A city of Goleta is a good idea, except that the city of Goleta appearing on today’s ballot doesn’t include most of Goleta Valley and will probably fail financially.

What the boundary for the proposed city – outlined in Measure H – does include is a lot of the same people who voted for cityhood when it last appeared on the ballot, in 1990 and 1987.

The rest of the people – low-income families who want a say in housing options; students who patronize businesses and generate sales tax within the proposed “footprint”; people who want a city of Goleta, but one that will include them and prosper – can all go incorporate themselves.

The motives behind the cityhood proposal aren’t bad: Goletans want to control where their money goes and what gets built. It is understandable that they want these things. Except they won’t get them.

With incorporation, Goleta would promise to pay the county 30 percent of sales tax and 50 percent of property tax revenues in perpetuity, as well as an additional 20 percent of its sales tax and 40 percent of its transient occupancy (hotel and motel) tax for the first 10 years.

Goleta Now!, the people behind Measure H, managed to weasel the Camino Real Marketplace development (and the sales tax that comes with it) into the proposed boundary, but the main sources of transient-occupancy tax revenue that Goleta will be relying on – the Bacara Resort and the Page Hotel – aren’t financially stable. The Bacara supposedly ran its bank into bankruptcy, and the Page Hotel hasn’t even gotten a building permit.

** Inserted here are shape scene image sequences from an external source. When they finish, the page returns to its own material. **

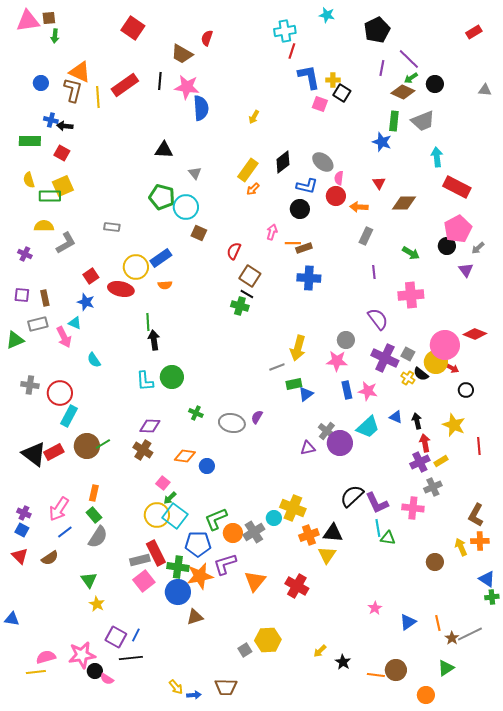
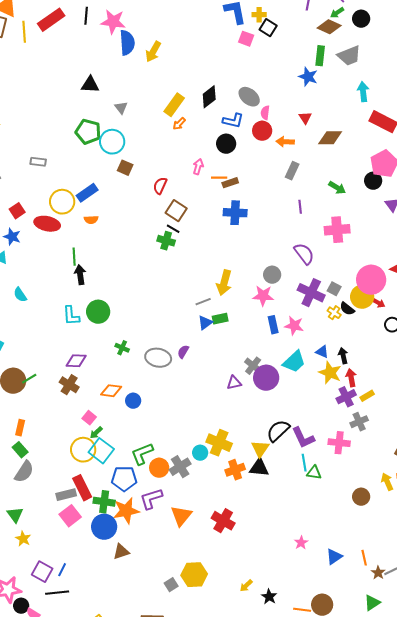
yellow arrow: (254, 117) -> (153, 52), moved, size x1.5
blue triangle: (306, 394) -> (205, 323), moved
yellow star: (454, 425) -> (330, 373), moved
yellow triangle: (327, 555) -> (260, 449), moved

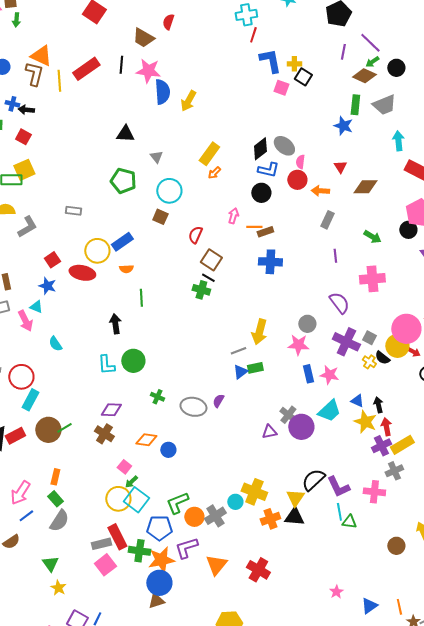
black diamond: (209, 97) -> (260, 149), moved
cyan circle: (112, 142) -> (169, 191), moved
green line: (74, 257) -> (141, 298), moved
yellow rectangle: (367, 396) -> (402, 445), size x1.6
blue circle: (104, 527) -> (159, 583), moved

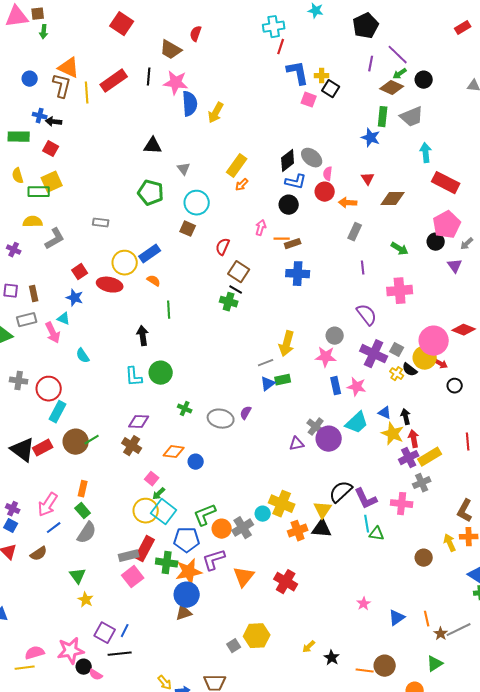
orange semicircle: (126, 269) -> (154, 281), turned -144
red rectangle: (117, 537) -> (145, 549), turned 55

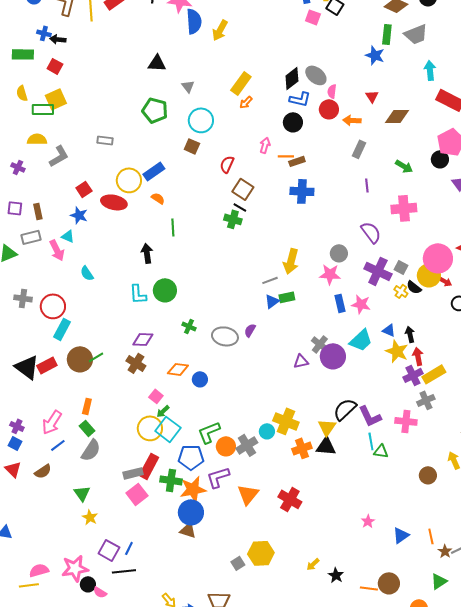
brown triangle: (184, 613) -> (188, 530), turned 36

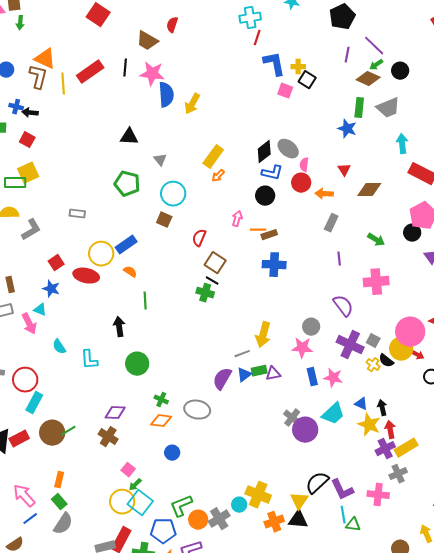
cyan L-shape: (138, 294) -> (89, 360), moved
purple semicircle: (250, 330) -> (222, 379), moved, size x1.6
purple triangle: (301, 361) -> (273, 374), moved
orange diamond: (178, 369) -> (161, 421), moved
pink arrow: (52, 422) -> (24, 496), turned 105

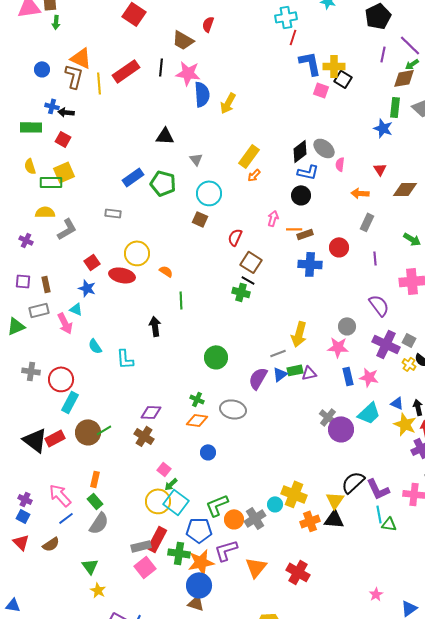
yellow cross: (298, 67) -> (334, 66), size x1.5
brown diamond: (368, 79) -> (404, 78), turned -35
red circle: (301, 183) -> (339, 247), moved
blue rectangle: (126, 245) -> (133, 177), moved
green circle: (137, 364) -> (216, 357), moved

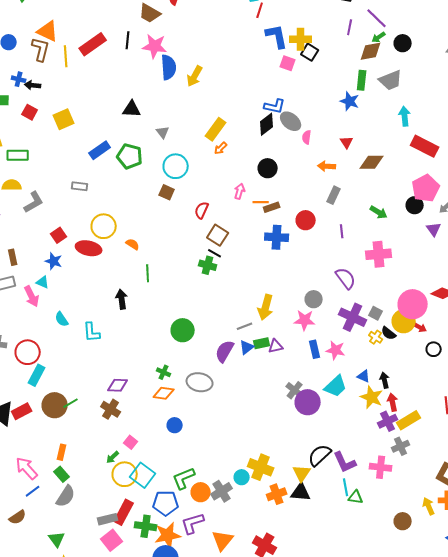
yellow square: (64, 172) -> (64, 119), moved
blue L-shape: (308, 172) -> (275, 106), moved
green arrow: (171, 484) -> (113, 457), moved

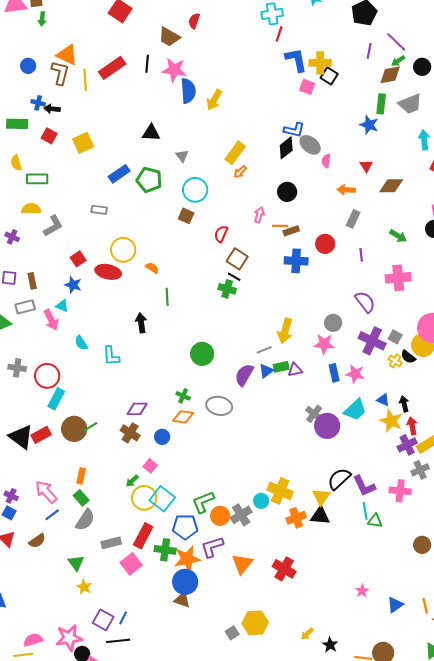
blue circle: (175, 425) -> (162, 437), moved
gray rectangle: (108, 519) -> (111, 543), moved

The official financial forecast said the proposed city would make money. Unfortunately, this was done in 1999, the best economic year the county’s ever seen. Now, things don’t look so good, particularly with the delayed construction of the Page Hotel.

A private company recently did its own report that claimed the city could face a decade of losses, something cityhood opponents have been claiming since the original report.

To generate revenue, Goletans may be forced to approve a large number of development projects – the very thing they don’t want to do.

Development is a big concern to cityhood proponents. After a hullabaloo over an affordable housing project last spring, Goleta wants to be able to limit development on their land, or at least approve it on their own terms and not the county’s.

But hotels and developed city blocks are more profitable than empty fields of wildflowers. A new city strapped for cash may be willing to forgo a few green luxuries to avoid bankruptcy. A new city in the red might not mind letting the small-town atmosphere of Goleta go in order to get some extra budget padding.

For the first five years at least, Goleta will not even be providing its own services, but contracting out to the county at a higher price than they would have to pay for city-owned services. Contracting means more money going out and less staying where it is.

Someday, Goleta will have to become a city. Right now it’s a part of the largest unincorporated block of land in the state. But Measure H is not the right way. The money’s not right and it leaves a lot of people out of the picture, including Isla Vistans.

For those who can vote on Measure H in the election today, vote no. Vote no, not because Goleta should never be a city, but because Goleta as a city under the current proposal simply won’t work.